Irish Christmas shoppers are flooding the border into Northern Ireland to take advantage of the weak pound following the Brexit deal.
Shoppers from as far as Dublin and Cork are flocking into Newry, which lies six miles from the Republic of Ireland border, to load up on perfume, whiskey, and diapers.
“On Christmas Eve you won’t be able to get into the car park for love nor money, the traffic will be so bad. I will have someone go out and stop the traffic piling up on the main road,” Seamus McNamee, the owner of the First and Last off-license in Jonesborough, just south of Newry, told The Guardian.
“This year is going to be our busiest since we opened nine years ago,” says McNamee. “We’re flying.”
Before the Brexit referendum, the euro bought about 75p, but by 2016, the sterling pound plummeted so low that Irish shoppers could get a pound to a euro.
Peter Murray, manager of the Buttercrane shopping center in the center of Newry, said of the center’s parking lot: “We have about 100,000 cars a week and around 40% of them have southern registration plates.”
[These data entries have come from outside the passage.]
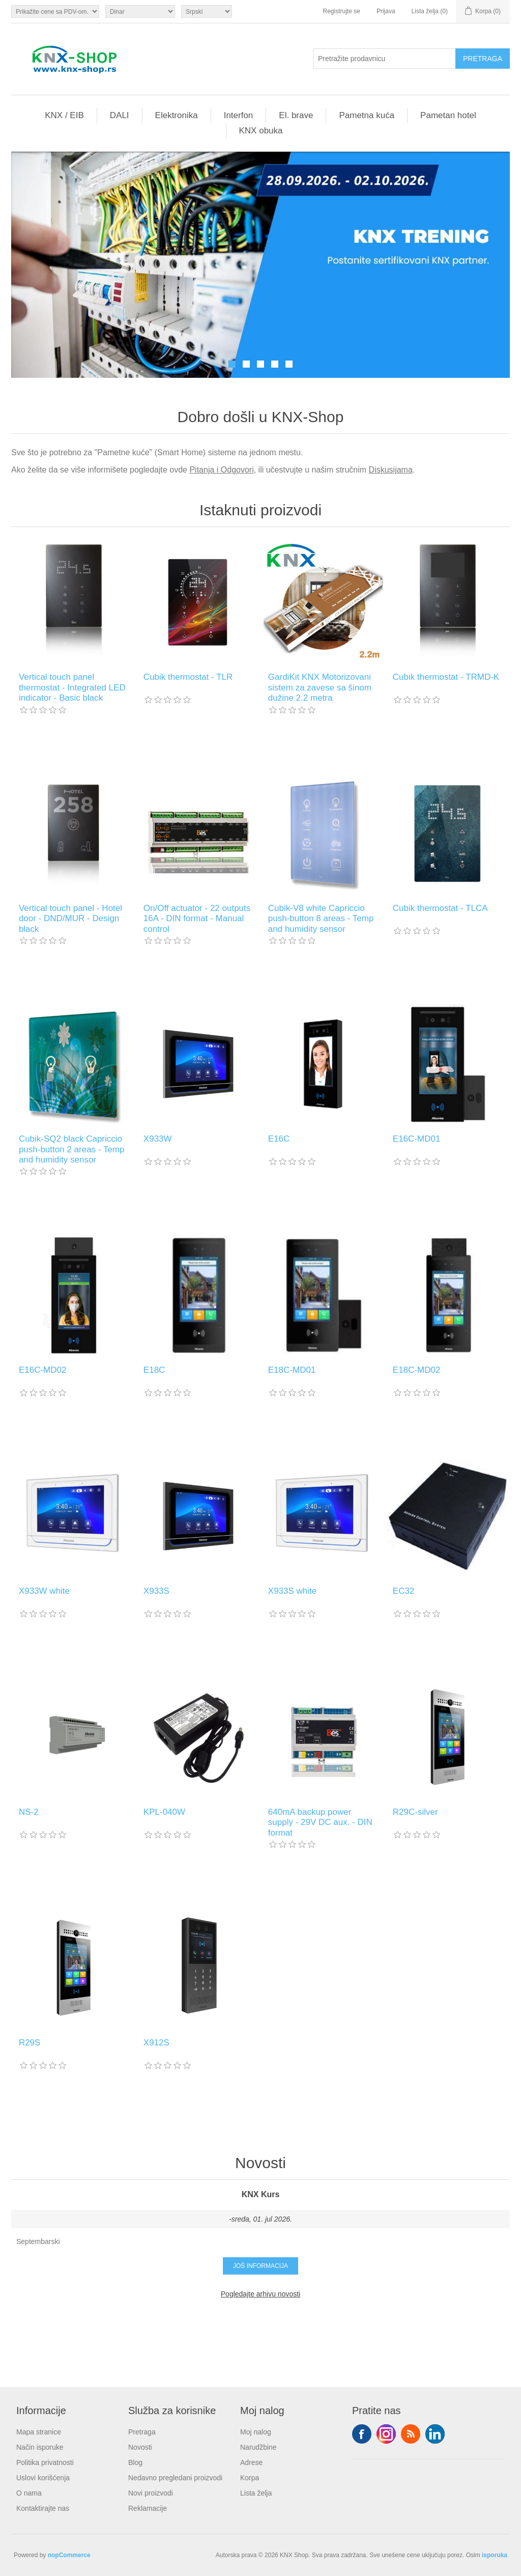  What do you see at coordinates (386, 2434) in the screenshot?
I see `Tvitter` at bounding box center [386, 2434]. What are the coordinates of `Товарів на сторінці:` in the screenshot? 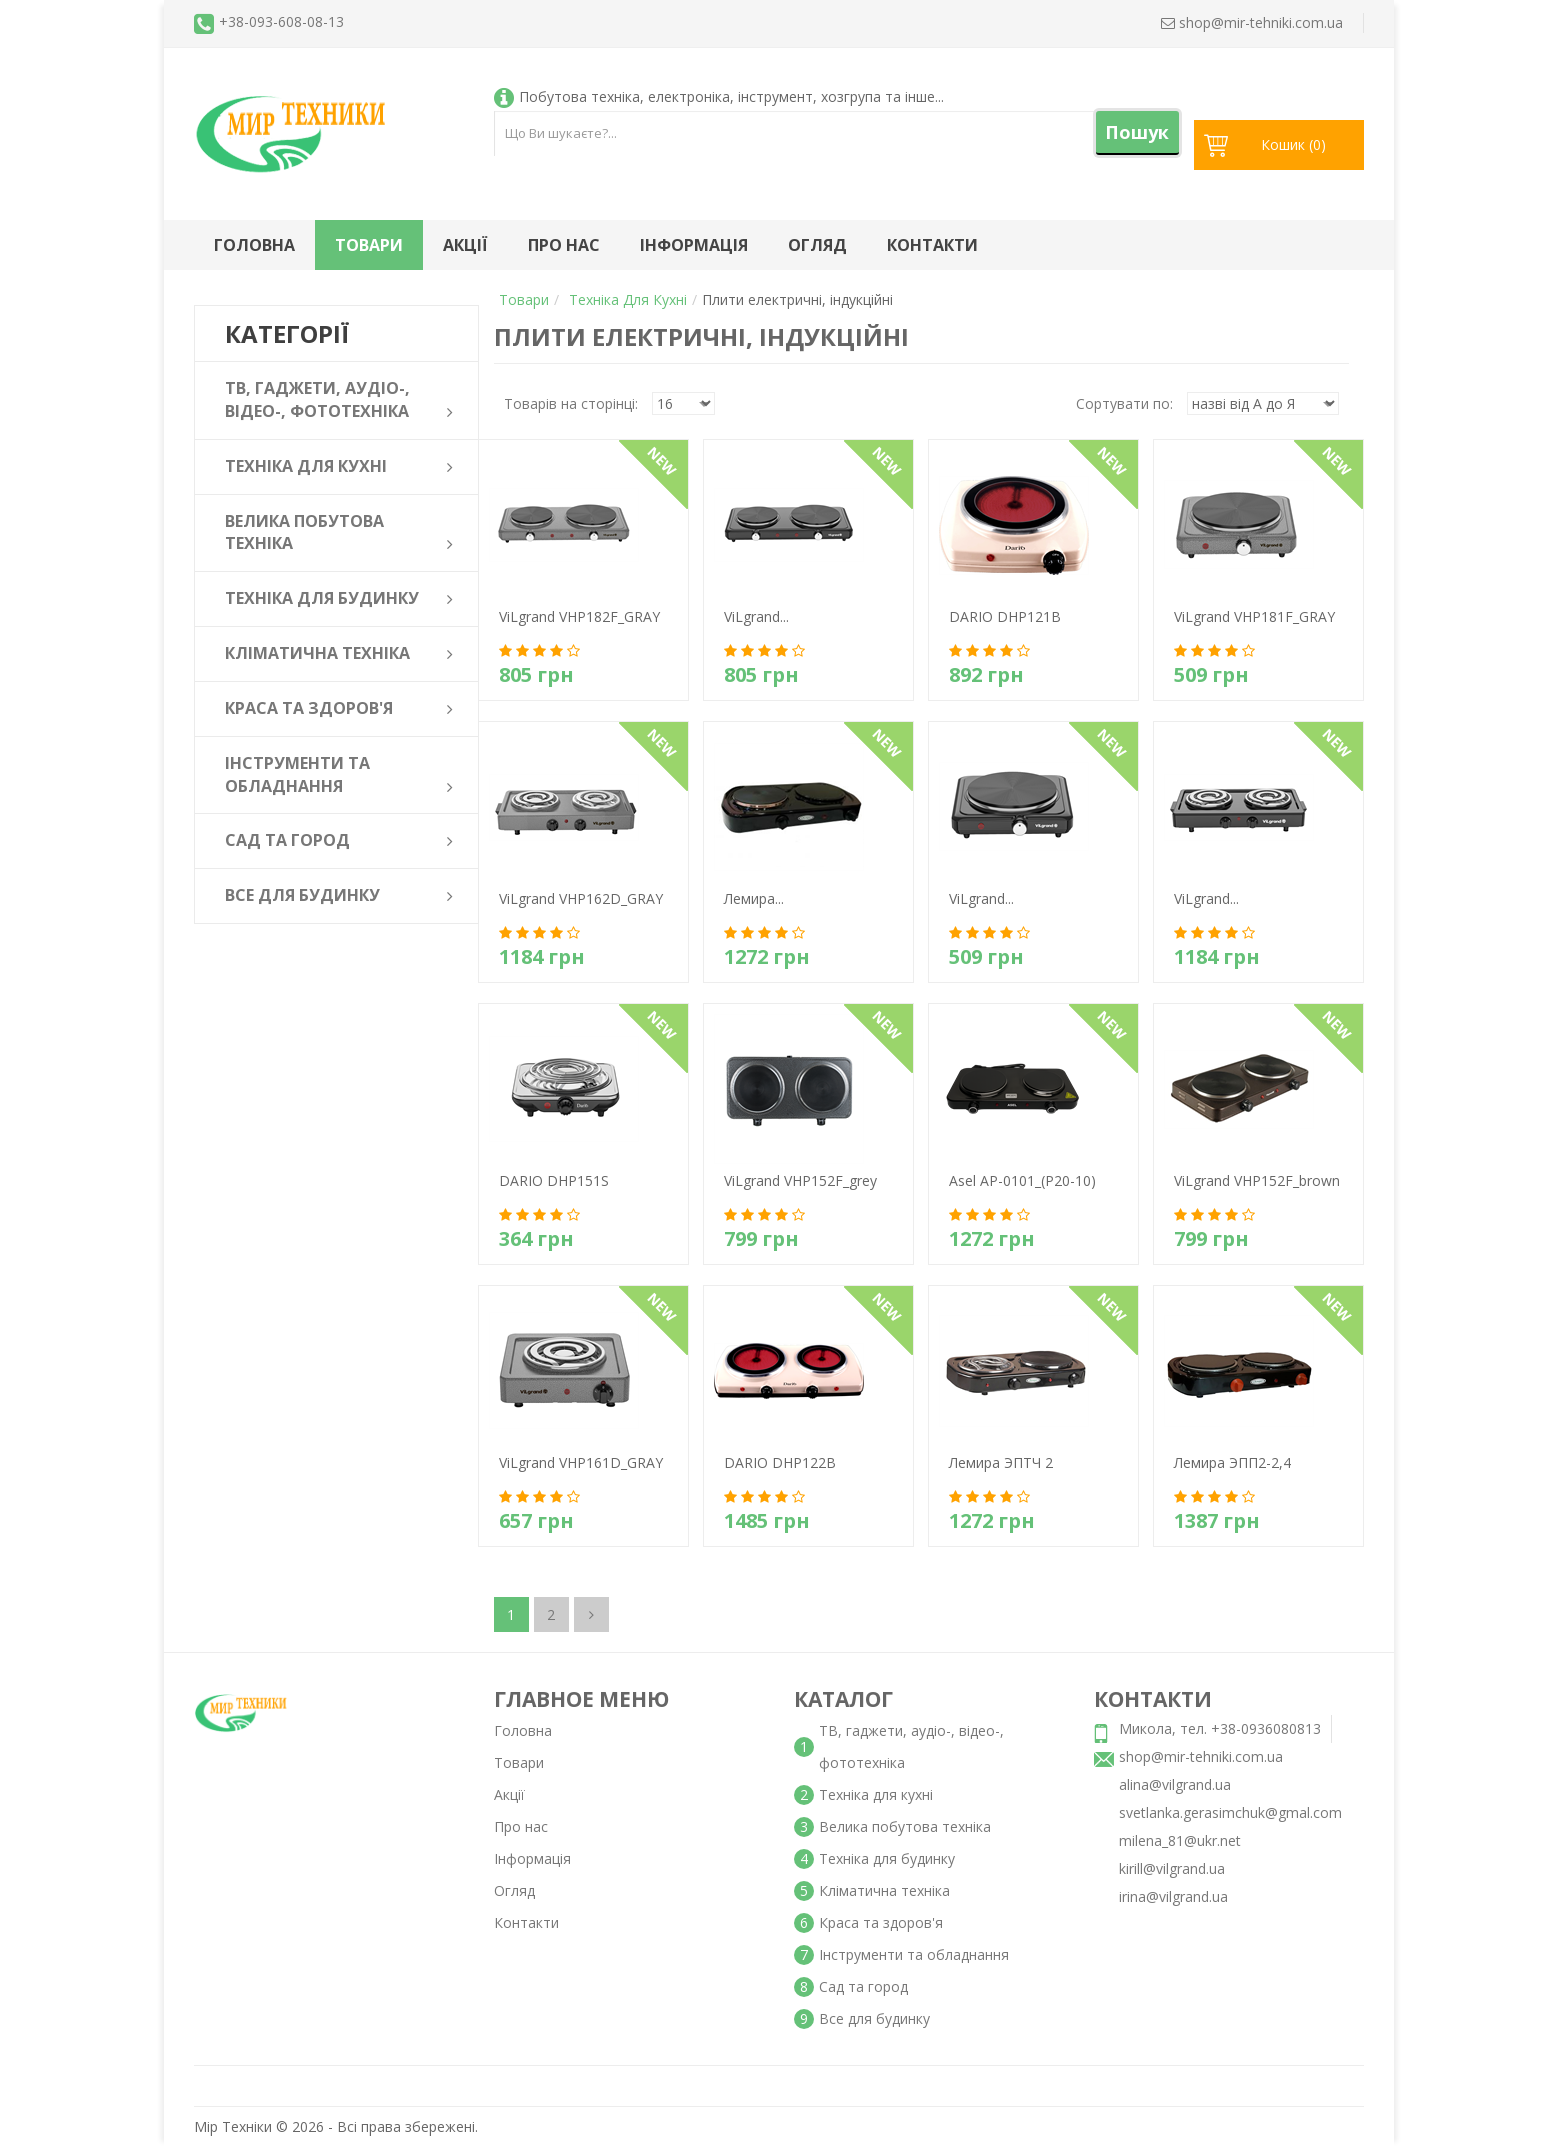 It's located at (571, 403).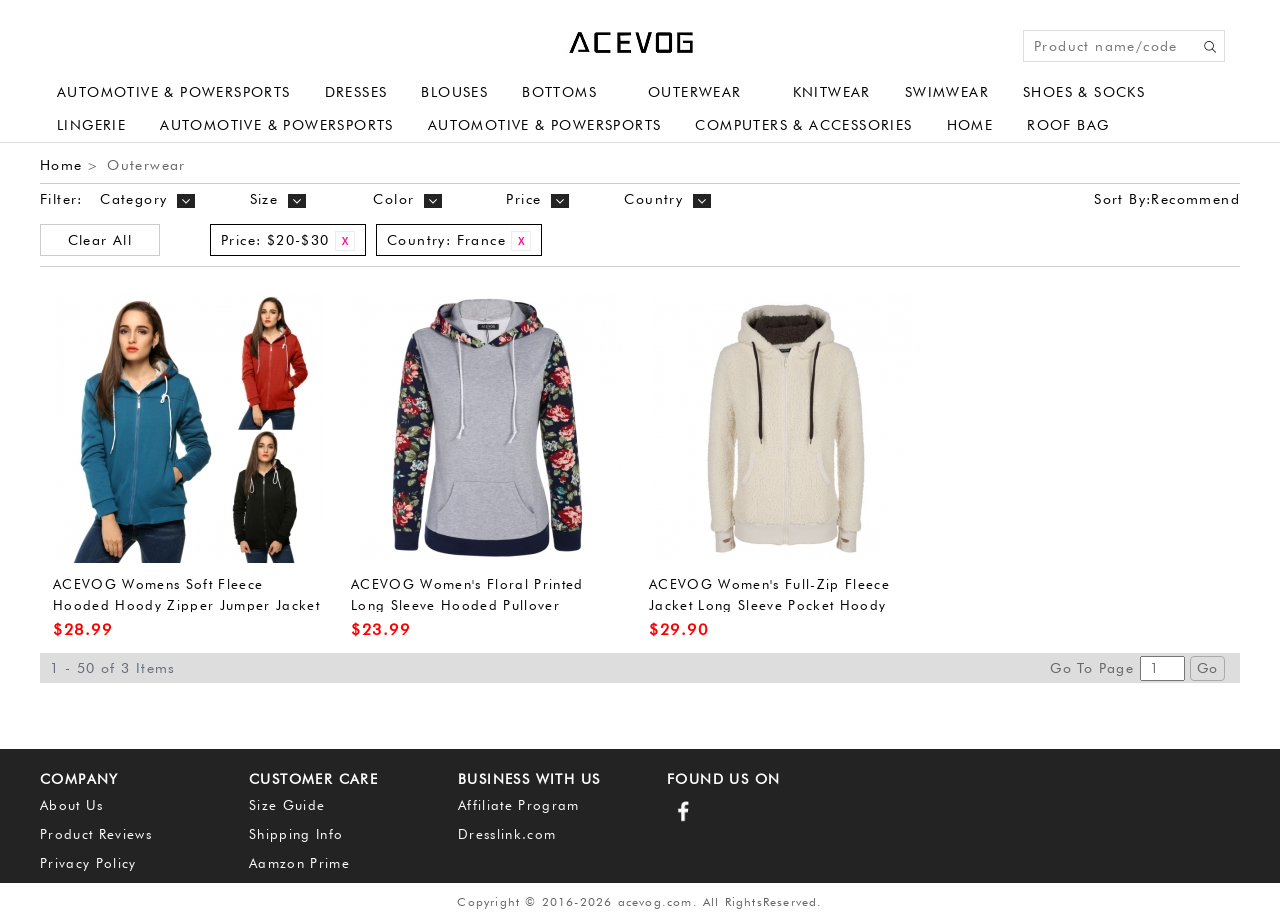 The height and width of the screenshot is (922, 1280). What do you see at coordinates (72, 805) in the screenshot?
I see `About Us` at bounding box center [72, 805].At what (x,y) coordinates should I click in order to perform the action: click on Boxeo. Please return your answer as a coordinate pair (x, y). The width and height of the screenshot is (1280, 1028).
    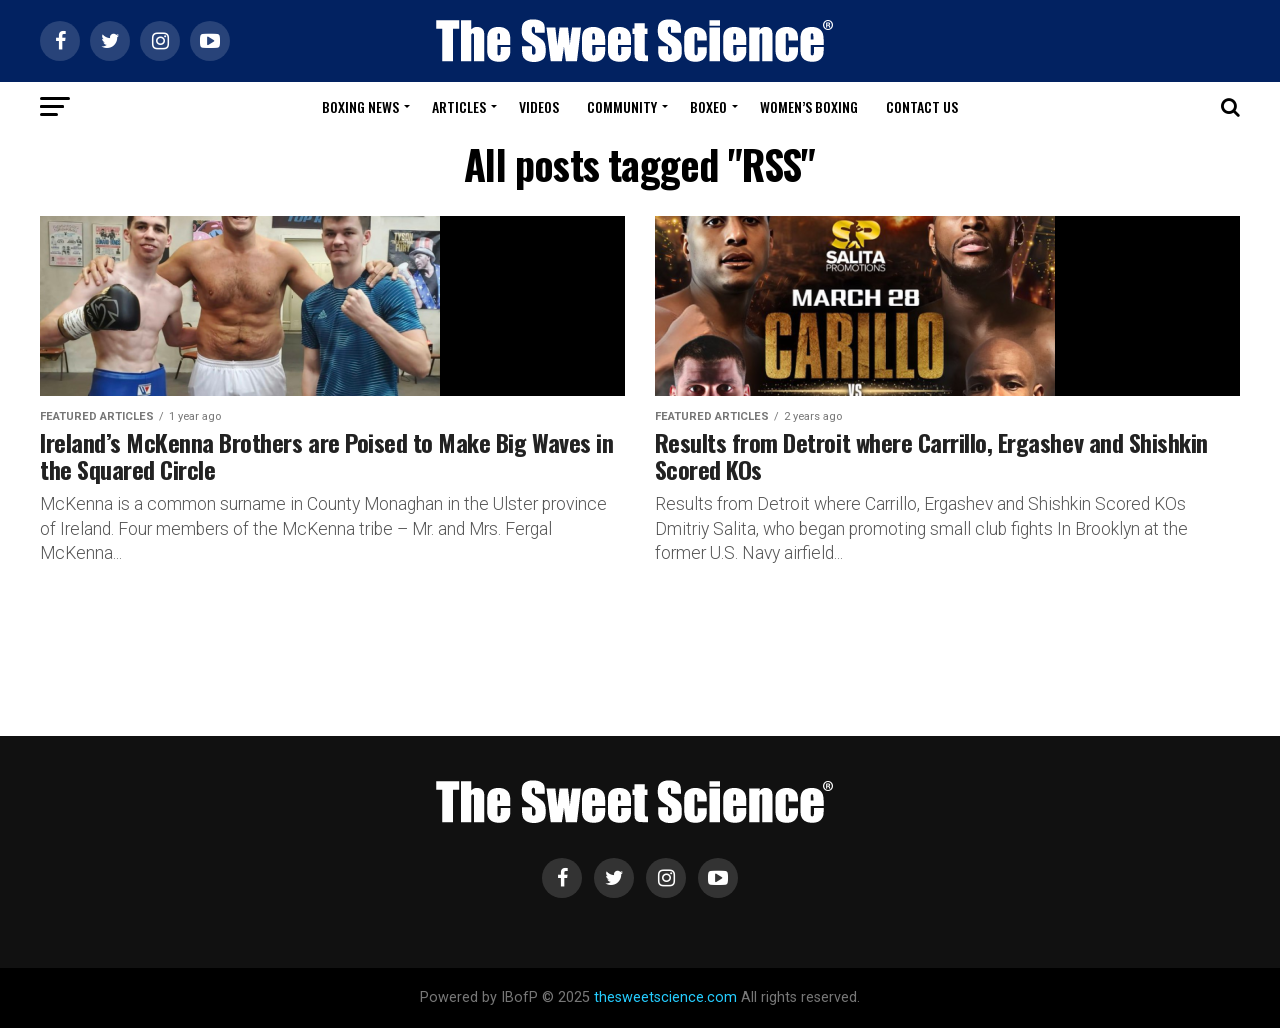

“I’ve been here 29 years. Before the ceasefire happened in 98 we didn’t have many people coming from the south, even though we’re just six miles from the border. After 98 you had people coming from places like Monaghan, 40 miles away. Now we have people coming from as far as north Dublin and we’ve even seen stragglers from Cork and Tipperary [hundreds of miles south] making a weekend of it.”
“Put the big ticket and obvious things like alcohol aside and the things that seem to be popular are baby products, nappies, baby wipes, perfumes, sports shoes and even prescription medicines which are cheaper here,” Murray says.
According to accountancy consultants EY, collapse in the pound has boosted inter-country trade to levels not seen since the financial crash and bailout of 2010.
Damian McGenity, who runs the post office in Jonesborough and coordinates Border Communities Against Brexit, says the end of the first phase of the Brexit talks has also had an impact on consumer confidence in the border towns.
“I speak to hundreds of people every week here in the post office and because they know what I do they talk to me about Brexit,” he says. “I can firmly detect a huge sigh of relief that the deal was done the other day in Brussels. People were very worried about their jobs, how they were going to travel across the border, could they send their children to university across the border, and now we seem to have a resolution. People were reluctant to spend money, but the deal has given people a bit of optimism and they’re spending more.”